【5】山は泣いている!
NPO法人・北鎌倉の景観を後世に伝える基金・会報「北鎌倉だより」NO.5掲載



鎌倉の緑の玄関口の姿が刻一刻と失われていきます
 台峯とともに鎌倉の緑の玄関口として多くの人々に安らぎを与えていた六国見山の麓の「台緑地」に、埋蔵文化財の調査を名目に四月末に重機が入りました。
 この緑地は私有地で、既に鎌倉市から宅地開発許可が下りていました。しかし、「北鎌倉の景観を後世に伝えたい」との思いで運動をスタートした私たちは、トラスト対象地である「台峯緑地」に勝るとも劣らないくらい「台緑地」が、北鎌倉の景観にとって大切なものであると考えてまいりました。

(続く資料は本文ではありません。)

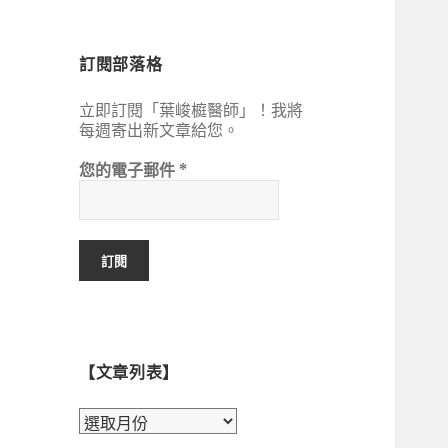
鍵
字:
訂閱部落格
立即訂閱「葉峻榳醫師」！我將
每週寄出新文章給您。
您的電子郵件
*
【文章列表】
【文
章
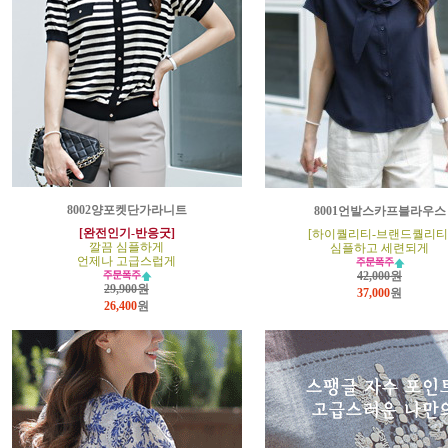
8002양포켓단가라니트
8001언발스카프블라우스
[완전인기-반응굿]
[하이퀄리티-브랜드퀄리티
깔끔 심플하게
심플하고 세련되게
언제나 고급스럽게
42,000원
29,900원
37,000
원
26,400
원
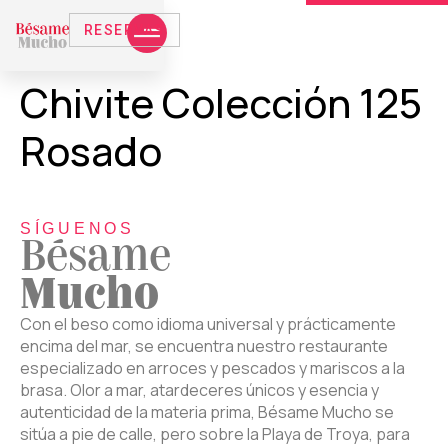
RESERVAS
Chivite Colección 125
Rosado
SÍGUENOS
Bésame
Mucho
Con el beso como idioma universal y prácticamente
encima del mar, se encuentra nuestro restaurante
especializado en arroces y pescados y mariscos a la
brasa. Olor a mar, atardeceres únicos y esencia y
autenticidad de la materia prima, Bésame Mucho se
sitúa a pie de calle, pero sobre la Playa de Troya, para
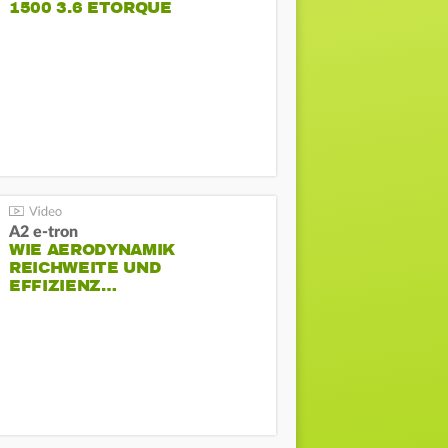
1500 3.6 ETORQUE
PENTASTAR V6
A2 e-tron
WIE AERODYNAMIK
REICHWEITE UND
EFFIZIENZ…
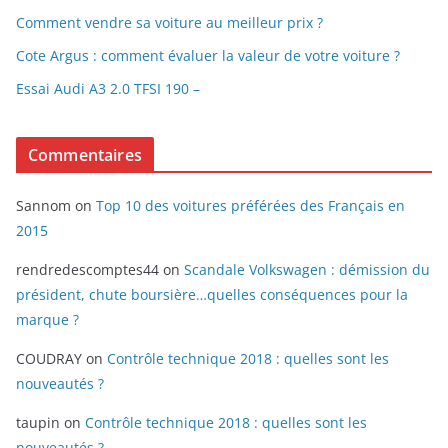
Comment vendre sa voiture au meilleur prix ?
Cote Argus : comment évaluer la valeur de votre voiture ?
Essai Audi A3 2.0 TFSI 190 –
Commentaires
Sannom
on
Top 10 des voitures préférées des Français en
2015
rendredescomptes44
on
Scandale Volkswagen : démission du
président, chute boursière…quelles conséquences pour la
marque ?
COUDRAY
on
Contrôle technique 2018 : quelles sont les
nouveautés ?
taupin
on
Contrôle technique 2018 : quelles sont les
nouveautés ?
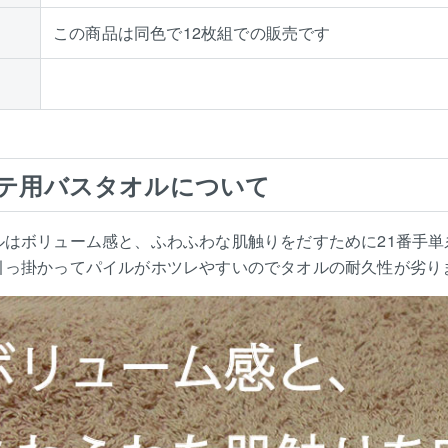
この商品は同色で12枚組での販売です
テ用バスタオルについて
ルはボリューム感と、ふわふわな肌触りをだすために21番手単
引っ掛かってパイルがホツレやすいのでタオルの耐久性が劣り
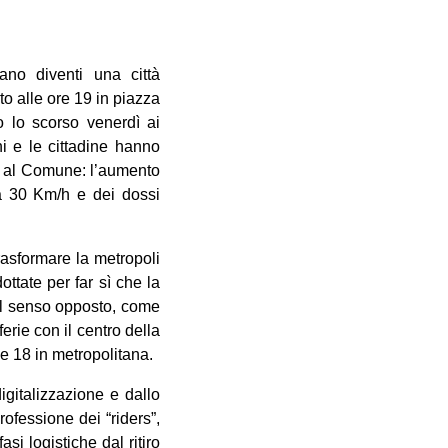
ano diventi una città
o alle ore 19 in piazza
o lo scorso venerdì ai
ni e le cittadine hanno
re al Comune: l’aumento
ona 30 Km/h e dei dossi
rasformare la metropoli
ttate per far sì che la
nel senso opposto, come
erie con il centro della
lle 18 in metropolitana.
igitalizzazione e dallo
rofessione dei “riders”,
asi logistiche dal ritiro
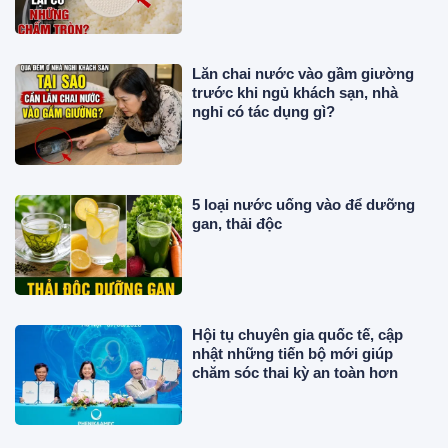
Lăn chai nước vào gầm giường
trước khi ngủ khách sạn, nhà
nghỉ có tác dụng gì?
5 loại nước uống vào để dưỡng
gan, thải độc
Hội tụ chuyên gia quốc tế, cập
nhật những tiến bộ mới giúp
chăm sóc thai kỳ an toàn hơn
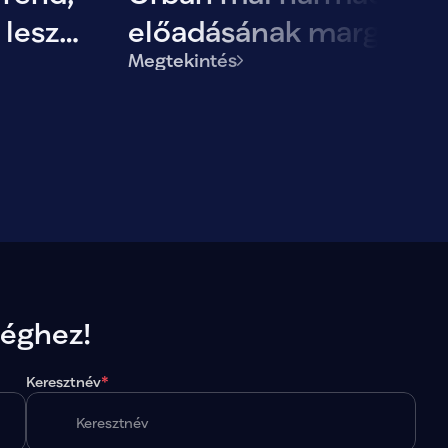
 lesz
előadásának margójár
Megtekintés
séghez!
Keresztnév
*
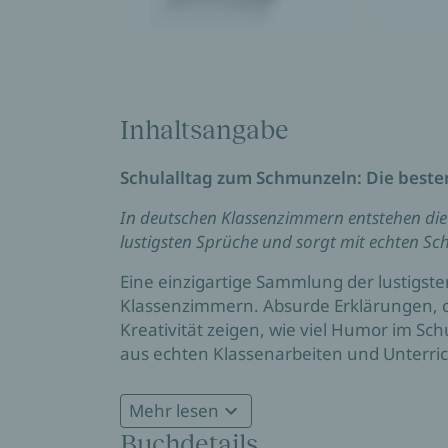
Inhaltsangabe
Schulalltag zum Schmunzeln: Die best
In deutschen Klassenzimmern entstehen die 
lustigsten Sprüche und sorgt mit echten Sc
Eine einzigartige Sammlung der lustigs
Klassenzimmern. Absurde Erklärungen, 
Kreativität zeigen, wie viel Humor im Sch
aus echten Klassenarbeiten und Unterri
Einblick in die Welt der Schüler:innen. Sc
sondern auch als Quelle für gute Laune 
Mehr lesen
Buchdetails
Ob als Geschenk für Lehrkräfte, Eltern oder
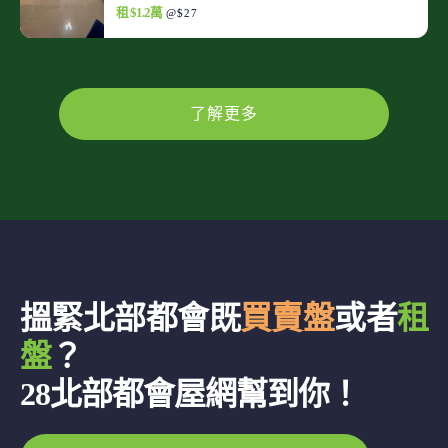
租 $1.2萬
@$27
了解更多
搵緊北部都會既
買賣盤
或者
租
盤
？
28北部都會屋網幫到你！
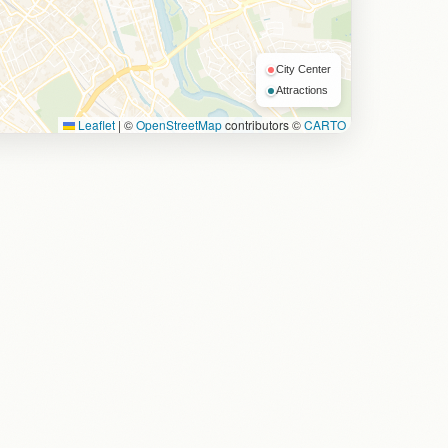
City Center
Attractions
Leaflet
|
©
OpenStreetMap
contributors ©
CARTO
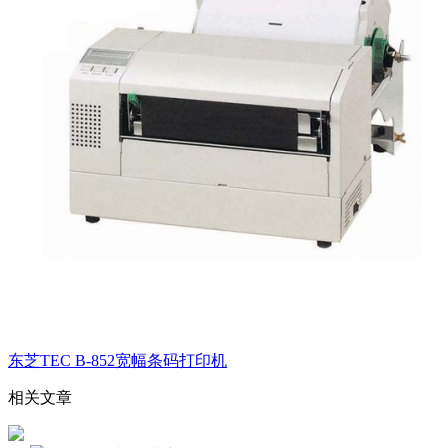
东芝TEC B-852宽幅条码打印机
相关文章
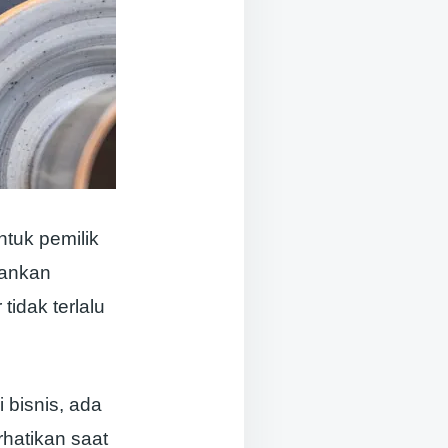
tuk pemilik
rankan
idak terlalu
bisnis, ada
rhatikan saat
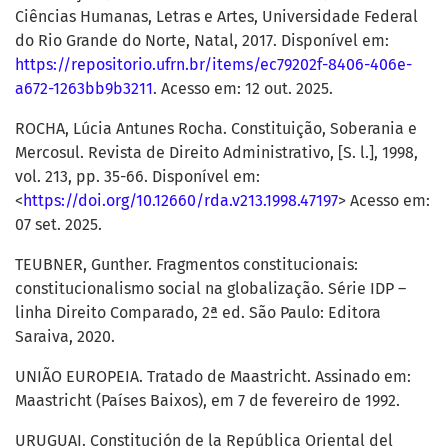
Ciências Humanas, Letras e Artes, Universidade Federal
do Rio Grande do Norte, Natal, 2017. Disponível em:
https://repositorio.ufrn.br/items/ec79202f-8406-406e-
a672-1263bb9b3211
. Acesso em: 12 out. 2025.
ROCHA, Lúcia Antunes Rocha. Constituição, Soberania e
Mercosul. Revista de Direito Administrativo, [S. l.], 1998,
vol. 213, pp. 35-66. Disponível em:
<
https://doi.org/10.12660/rda.v213.1998.47197
> Acesso em:
07 set. 2025.
TEUBNER, Gunther. Fragmentos constitucionais:
constitucionalismo social na globalização. Série IDP –
linha Direito Comparado, 2ª ed. São Paulo: Editora
Saraiva, 2020.
UNIÃO EUROPEIA. Tratado de Maastricht. Assinado em:
Maastricht (Países Baixos), em 7 de fevereiro de 1992.
URUGUAI. Constitución de la República Oriental del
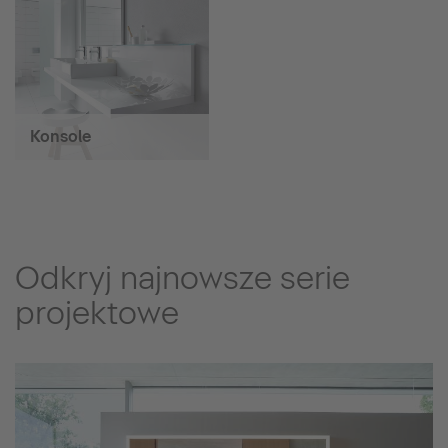
Konsole
Odkryj najnowsze serie
projektowe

 1カ月後に鎌倉市から「『関係住民すべての納得を得られた後の着工』が当然望ましいと考えております。しかし、開発事業要項の手続きは、事業者の理解と協力の下に成り立っているため、この点は御理解下さい。『埋蔵文化財発掘調査』にかかわる樹木伐採については、調査を実施するに当っては、調査の必要な範囲について表土や障害物を除去していく必要があり、そのため、樹木の伐採・伐根を行うことも必要になります。これらの作業を機械力を用いて効率的に行っていくため、重機が配置されています」との回答が帰ってきました。
 私たちは事業者の「大本組」に対し、説明会の開催を要請し、開発計画の見直しを訴えると同時に、社長宛にも要望書を郵送しました。しかし、大本組は私たちの要望書に一切答えることなく、宅地開発工事の直接の被害を受ける「高野台自治会」との工事協定書が、未締結の状態で事実上の本工事に入りました。
 大本組の行為は、「市、市民及び事業者の相互の信頼、理解及び協力の下に、市民参画によって行われなければならない」をまちづくりの基本理念に掲げている「鎌倉市まちづくり条例」の精神に反するのではないかと考え、5月に鎌倉市都市計画課と鎌倉市長宛に質問書を提出しました。写真を見ていただければ分かりますように、「埋蔵文化財調査」は、名目で明らかに事実上の本工事です。“ゼネコン国家”日本の原型を見るような気がします。文化財とは?景観とは?企業の社会的な責任とは? 行政、市民の役割とは? 「台緑地」の宅地開発の現実はそういったことを問い掛けているような気がします。